*PROBLEM DESCRIPTION*
Write out each record below exactly, but not the pictures.

(Data excerpts)
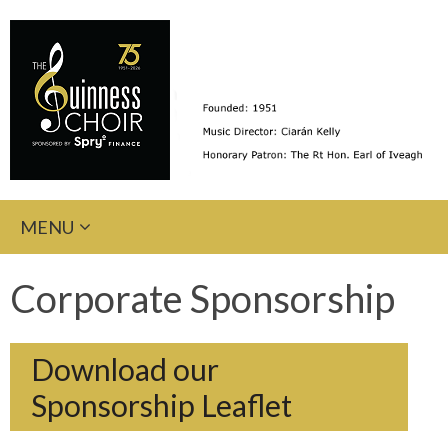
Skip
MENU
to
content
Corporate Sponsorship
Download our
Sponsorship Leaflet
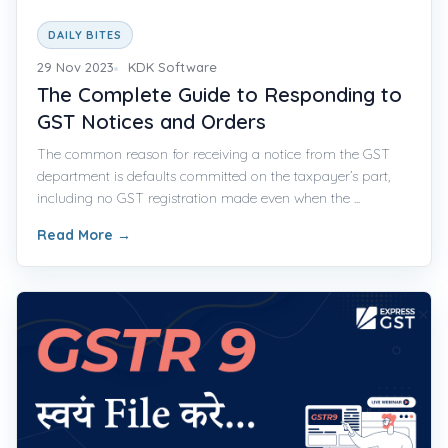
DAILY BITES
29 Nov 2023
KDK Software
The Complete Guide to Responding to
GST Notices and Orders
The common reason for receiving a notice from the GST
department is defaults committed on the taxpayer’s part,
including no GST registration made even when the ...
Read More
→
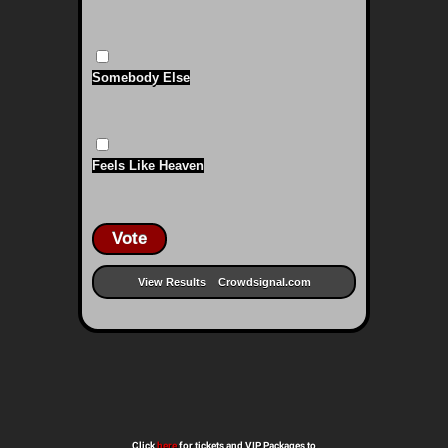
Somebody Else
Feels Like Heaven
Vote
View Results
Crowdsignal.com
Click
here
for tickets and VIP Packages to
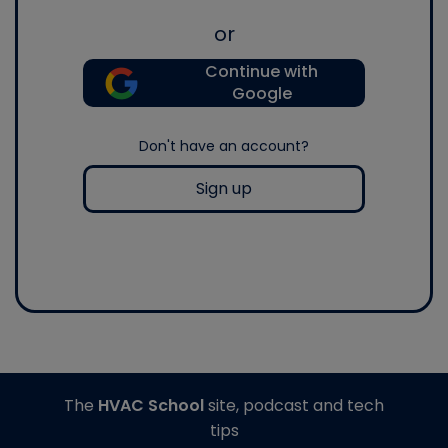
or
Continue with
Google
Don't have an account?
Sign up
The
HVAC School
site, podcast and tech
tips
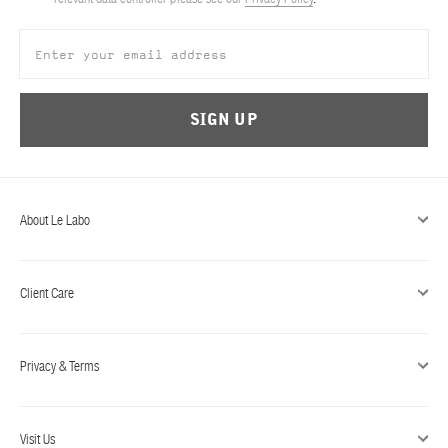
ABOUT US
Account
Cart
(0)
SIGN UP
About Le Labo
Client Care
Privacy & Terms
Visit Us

*TASK OUTPUT*
Skip
MENU
to
content
Corporate Sponsorship
Download our
Sponsorship Leaflet
DAILY BITES
29 Nov 2023
KDK Software
The Complete Guide to Responding to
GST Notices and Orders
The common reason for receiving a notice from the GST
department is defaults committed on the taxpayer’s part,
including no GST registration made even when the ...
Read More
→
Somebody Else
Feels Like Heaven
Vote
View Results
Crowdsignal.com
Click
here
for tickets and VIP Packages to
or
Continue with
Google
Don't have an account?
Sign up
The
HVAC School
site, podcast and tech
tips
ABOUT US
Account
Cart
(0)
SIGN UP
About Le Labo
Client Care
Privacy & Terms
Visit Us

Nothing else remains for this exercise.